§ **TO DO**
Each line of the data below that contains "Mont" must be copied.

§ **Entries taken from a collection**
○ ○ ○ ○ ○
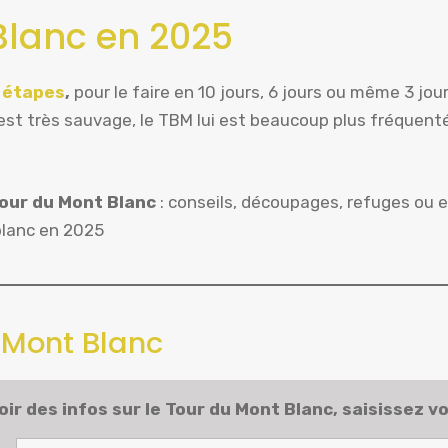
 Blanc en 2025
s
étapes
,
pour le faire en 10 jours, 6 jours ou même 3 jour
i est très sauvage, le TBM lui est beaucoup plus fréquen
our du Mont Blanc
: conseils, découpages, refuges ou e
blanc en 2025
 Mont Blanc
ir des infos sur le
Tour du Mont Blanc
, saisissez vo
○ ○ ○ ○ ○
§ **EXERCISE RESPONSE**
our du Mont Blanc
 Mont Blanc
Tour du Mont Blanc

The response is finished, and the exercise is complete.